The Egyptian journal Maǧallat Kullīyat al-Ādāb bi-l-Ǧāmiʿa al-Miṣrīya (Arabic: مجلة كلية الآداب بالجامعة المصرية; DMG: Maǧallat Kullīyat al-Ādāb bi-l-Ǧāmiʿa al-Miṣrīya; English: "Bulletin of the Faculty of Arts of the University of Egypt") was published at Cairo University, formerly known as the University of Egypt resp. later known as Fuad I University, between 1933 and 1942. A total of ten issues was published in six editions every six months.

The special feature of this journal was the division into an Arabic and a European part and thus the publication of articles in Arabic, English and French. In terms of content, the magazine focused on historical events, numerous translations, the study of Arab scholars and their writings, philosophy, poetry and ancient languages. Additionally, the journal specialized in various topics related to Egypt, such as history, culture and social development.

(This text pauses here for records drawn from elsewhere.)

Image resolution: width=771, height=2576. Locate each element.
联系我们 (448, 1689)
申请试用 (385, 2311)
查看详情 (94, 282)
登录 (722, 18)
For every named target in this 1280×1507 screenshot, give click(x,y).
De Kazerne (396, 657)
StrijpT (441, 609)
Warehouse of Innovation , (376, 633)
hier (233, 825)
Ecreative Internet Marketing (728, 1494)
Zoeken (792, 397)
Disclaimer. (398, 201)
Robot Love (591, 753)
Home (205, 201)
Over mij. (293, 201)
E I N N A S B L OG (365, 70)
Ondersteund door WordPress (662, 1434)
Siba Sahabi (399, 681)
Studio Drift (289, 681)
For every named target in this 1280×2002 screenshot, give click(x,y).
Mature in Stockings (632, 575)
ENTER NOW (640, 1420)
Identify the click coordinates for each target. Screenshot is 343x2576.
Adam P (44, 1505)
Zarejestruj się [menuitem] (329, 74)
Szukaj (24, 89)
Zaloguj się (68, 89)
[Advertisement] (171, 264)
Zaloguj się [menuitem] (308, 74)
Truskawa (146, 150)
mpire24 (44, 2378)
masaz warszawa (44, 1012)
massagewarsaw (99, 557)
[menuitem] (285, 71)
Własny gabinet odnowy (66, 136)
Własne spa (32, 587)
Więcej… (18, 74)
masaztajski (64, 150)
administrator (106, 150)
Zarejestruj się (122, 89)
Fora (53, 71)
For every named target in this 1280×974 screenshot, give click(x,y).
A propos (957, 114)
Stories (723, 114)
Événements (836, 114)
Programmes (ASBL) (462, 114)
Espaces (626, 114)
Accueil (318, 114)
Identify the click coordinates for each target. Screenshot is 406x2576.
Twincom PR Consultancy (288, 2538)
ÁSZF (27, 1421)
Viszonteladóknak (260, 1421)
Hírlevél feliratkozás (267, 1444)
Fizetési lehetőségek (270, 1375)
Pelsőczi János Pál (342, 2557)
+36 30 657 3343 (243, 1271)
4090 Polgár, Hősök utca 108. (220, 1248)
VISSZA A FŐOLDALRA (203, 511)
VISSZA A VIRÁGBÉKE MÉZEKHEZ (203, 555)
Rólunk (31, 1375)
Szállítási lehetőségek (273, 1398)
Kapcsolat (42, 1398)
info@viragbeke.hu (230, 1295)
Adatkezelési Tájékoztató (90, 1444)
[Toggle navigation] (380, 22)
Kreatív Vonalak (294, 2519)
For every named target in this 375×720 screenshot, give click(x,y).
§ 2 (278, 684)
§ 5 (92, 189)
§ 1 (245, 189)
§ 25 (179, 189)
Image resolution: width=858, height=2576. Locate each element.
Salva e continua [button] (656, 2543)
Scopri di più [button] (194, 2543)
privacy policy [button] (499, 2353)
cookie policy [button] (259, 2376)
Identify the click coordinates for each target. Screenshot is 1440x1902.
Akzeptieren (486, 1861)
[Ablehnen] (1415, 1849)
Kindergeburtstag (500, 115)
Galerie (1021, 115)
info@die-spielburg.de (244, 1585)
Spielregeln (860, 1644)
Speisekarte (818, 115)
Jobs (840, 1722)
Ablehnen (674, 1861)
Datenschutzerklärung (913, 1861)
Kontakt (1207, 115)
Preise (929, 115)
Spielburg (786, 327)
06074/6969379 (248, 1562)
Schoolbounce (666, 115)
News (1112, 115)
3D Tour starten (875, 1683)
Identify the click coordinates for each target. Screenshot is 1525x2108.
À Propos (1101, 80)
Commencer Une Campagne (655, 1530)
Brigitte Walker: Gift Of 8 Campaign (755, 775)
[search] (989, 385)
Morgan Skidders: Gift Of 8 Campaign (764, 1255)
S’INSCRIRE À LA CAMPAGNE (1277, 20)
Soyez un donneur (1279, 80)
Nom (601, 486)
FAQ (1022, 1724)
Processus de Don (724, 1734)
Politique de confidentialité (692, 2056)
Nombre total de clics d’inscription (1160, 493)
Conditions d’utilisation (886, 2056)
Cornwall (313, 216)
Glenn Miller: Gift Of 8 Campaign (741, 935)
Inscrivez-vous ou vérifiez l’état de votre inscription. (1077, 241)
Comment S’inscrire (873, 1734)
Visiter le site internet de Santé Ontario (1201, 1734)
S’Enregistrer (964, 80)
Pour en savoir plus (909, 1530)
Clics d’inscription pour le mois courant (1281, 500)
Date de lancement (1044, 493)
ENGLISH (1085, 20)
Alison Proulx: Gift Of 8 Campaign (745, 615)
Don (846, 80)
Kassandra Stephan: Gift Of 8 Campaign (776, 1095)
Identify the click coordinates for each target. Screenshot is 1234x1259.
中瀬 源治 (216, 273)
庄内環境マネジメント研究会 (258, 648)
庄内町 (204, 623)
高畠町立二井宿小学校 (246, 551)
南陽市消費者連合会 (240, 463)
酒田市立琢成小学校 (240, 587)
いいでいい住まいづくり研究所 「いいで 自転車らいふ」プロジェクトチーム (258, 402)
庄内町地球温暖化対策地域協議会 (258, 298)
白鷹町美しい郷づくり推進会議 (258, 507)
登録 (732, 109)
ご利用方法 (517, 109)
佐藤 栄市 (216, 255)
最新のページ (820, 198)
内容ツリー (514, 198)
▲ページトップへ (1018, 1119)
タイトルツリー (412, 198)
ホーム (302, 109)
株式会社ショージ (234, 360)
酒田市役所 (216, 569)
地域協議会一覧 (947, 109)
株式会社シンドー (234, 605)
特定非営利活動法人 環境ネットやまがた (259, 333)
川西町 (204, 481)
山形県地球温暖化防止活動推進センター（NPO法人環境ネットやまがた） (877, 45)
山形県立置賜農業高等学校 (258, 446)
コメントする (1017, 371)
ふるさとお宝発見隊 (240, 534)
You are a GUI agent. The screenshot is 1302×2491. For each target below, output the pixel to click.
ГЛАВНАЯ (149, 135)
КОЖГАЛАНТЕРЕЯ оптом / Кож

After its publication discontinued between May 1937 and May 1941, a final issue was published in 1942. After the founding of the Alexandria University, formerly known as Farouk I University, as a department of the Cairo University, its sequel Maǧallat Kullīyat al-Ādāb bi-l-Ǧāmiʿat Fārūq al-Awwal/Bulletin of the Faculty of Arts of the Farouk I University has been published since May 1943.